I also had this problem with a webcam someone gave to me yesterday. It is USB device, a Genius iLook 320. Naturally there are windows and mac drivers, but nothing official about using it with Ubuntu.
Therefore, RTFM for guvcview. Open a terminal, and type
man guvcview
It says, among other things:
"-d, --device=VIDEO_DEVICE Video Device [default: /dev/video0]"
Make sure your webcam is attached. Then go to the terminal and enter the command:
ls /dev | grep -i video
The reply is:
video1
Aha! The default device that guvcview uses, video0, DOES NOT EXIST!
Therefore, you must make guvcview use the device that exists, because that's where your webcam is.
at the terminal:
guvcview --device=video1 &
and it should work. If you run guvcview from the menu, edit the menu item, adding "--device=video1" The "&" is for running from the terminal.
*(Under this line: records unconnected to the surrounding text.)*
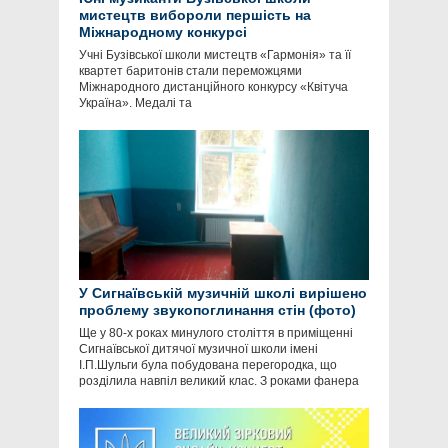
мистецтв вибороли першість на
Міжнародному конкурсі
Учні Бузівської школи мистецтв «Гармонія» та її
квартет баритонів стали переможцями
Міжнародного дистанційного конкурсу «Квітуча
Україна». Медалі та
У Сигнаївській музичній школі вирішено
проблему звукопоглинання стін (фото)
Ще у 80-х роках минулого століття в приміщенні
Сигнаївської дитячої музичної школи імені
І.П.Шульги була побудована перегородка, що
розділила навпіл великий клас. З роками фанера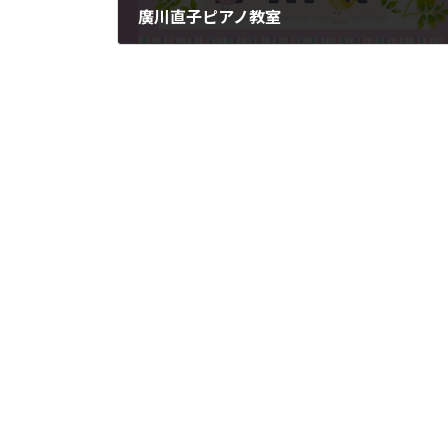
廣川直子ピアノ教室
2017年7月31日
There are other command line options given in the man page, and I have not tried to figure out what they do yet.
When you run guvcview from the terminal, you will see a lot of messages about "ALSA lib" which is for sound (which my camera does not have), and other messages such as:
"{ pixelformat = 'RGB3', description = 'RGB3' }"
These messages might help you configure video quality.
The first time you run it, it will create a configuration file in your home directory: ~/.guvcviewrc-video1
You can edit this file as desired. The default picture quality of my device leaves a lot to be desired. YMMV.